The father of a child shot dead at a Texas elementary school on Tuesday said police "let our babies get slaughtered."

The alleged 18-year-old shooter, Salvador Ramos, opened fire at Robb Elementary School in Uvalde on Tuesday morning, killing 19 students and two teachers in one of the deadliest school shootings to ever occur in the United States, authorities said.

In the aftermath, attention has turned to local law enforcement's delayed response to the shooting, which has faced widespread criticism from people across the world, including some of the victims' family members.

Jesse Rodriguez, who lost his 10-year-old daughter Annabell Guadalupe Rodriguez in the shooting, slammed the response from police in remarks to Houston-based television news station KHOU.

Shooting victim's father condemns police response
The father of a child shot dead at Robb Elementary School in Uvalde, Texas, on Tuesday said police “let our babies get slaughtered.” Police have faced criticisms for their allegedly delayed response to the mass shooting, which left 19 children and two teachers dead. Above, police are seen outside the school on Tuesday. Brandon Bell/Getty Images

"They let our babies get slaughtered. Sacrificed," he said. "While their a**** were sitting behind a wall. You know what, that doesn't help our children. We need to find out who's accountable for all this."

Police, upon arrival, entered the school but quickly retreated over concerns they could be shot if they engaged Ramos. Officers were ordered to stand down by Police Chief Peter Arredondo, who believed the shooter barricaded himself in a classroom and that the children were no longer an active threat. Border patrol agents killed the gunman nearly an hour later after ignoring the order.

Other family members have also criticized the officers' response.

"Ridiculous, man. They're here to protect our community, and they didn't. They were being selfish, you know?" Jose Mata, who lost his 10-year-old brother Xavier Lopez in the shooting, told the news station.

Steven McCraw, director of the Texas Department of Public Safety, said during a Friday news conference that holding back the officers was not the best decision.

"It was a wrong decision. Period. There was no excuse for that," he said. "There were plenty of officers to do what needed to be done, with one exception, is that the incident commander inside believed he needed more equipment and more officers to do a tactical breach at that time."

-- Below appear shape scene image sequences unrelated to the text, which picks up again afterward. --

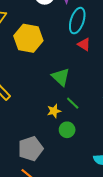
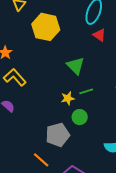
green line: (73, 103) -> (86, 91), turned -64
gray pentagon: (31, 149) -> (58, 135), moved

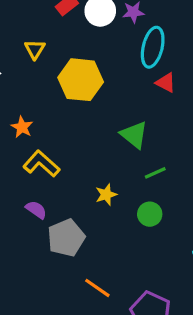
yellow star: (68, 98) -> (106, 195), moved
gray pentagon: (58, 135) -> (66, 238), moved

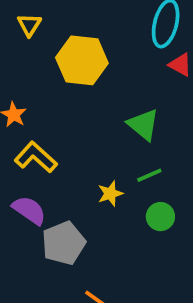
green line: (155, 173) -> (149, 175), moved
purple semicircle: (36, 210) -> (29, 210), size x1.4

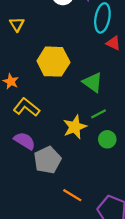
yellow hexagon: (82, 60) -> (53, 62), moved
yellow star: (110, 194) -> (75, 127), size x1.5

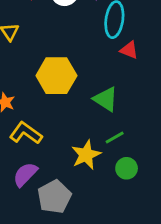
purple semicircle: (25, 141) -> (25, 174), turned -75

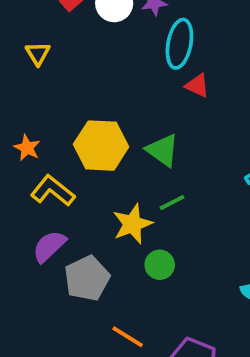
yellow hexagon: (56, 76) -> (101, 146), moved
green circle: (127, 168) -> (160, 265), moved

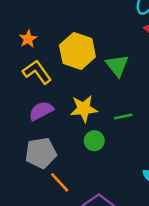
green line: (172, 203) -> (123, 117), moved
purple semicircle: (49, 246) -> (41, 111), moved
gray pentagon: (87, 278) -> (41, 153), moved

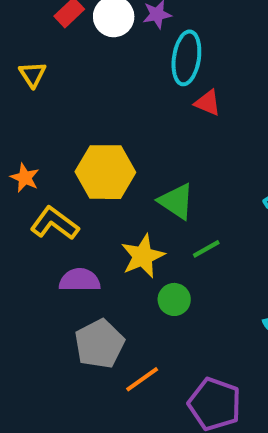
green triangle: (117, 65) -> (176, 201), moved
purple semicircle: (41, 111) -> (80, 280), turned 45
orange line: (60, 182) -> (142, 379), turned -65

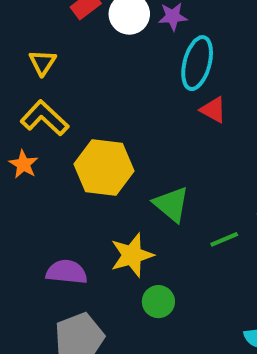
yellow L-shape: (55, 223) -> (44, 118), moved
green line: (206, 249) -> (224, 239), moved

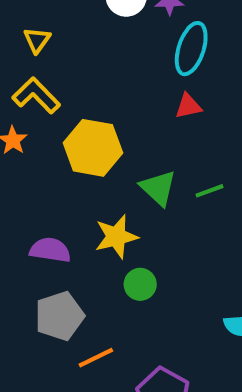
red triangle: (213, 110) -> (188, 106), moved, turned -44
green line: (224, 239) -> (210, 191), moved

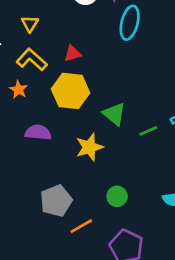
red triangle: (188, 106) -> (73, 54), moved
green line: (210, 191) -> (148, 131), moved
purple semicircle: (50, 250) -> (38, 132), moved
green circle: (140, 284) -> (117, 196), moved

Texas elected officials have become highly critical of the response. GOP Governor Greg Abbott said Friday he was "absolutely livid" over being "misled" about the response after previously praising police for their response.

"There will be ongoing investigations that detail exactly who knew what when, who was in charge and what strategy [was used], why that particular strategy was employed, why were other strategies not employed," he said.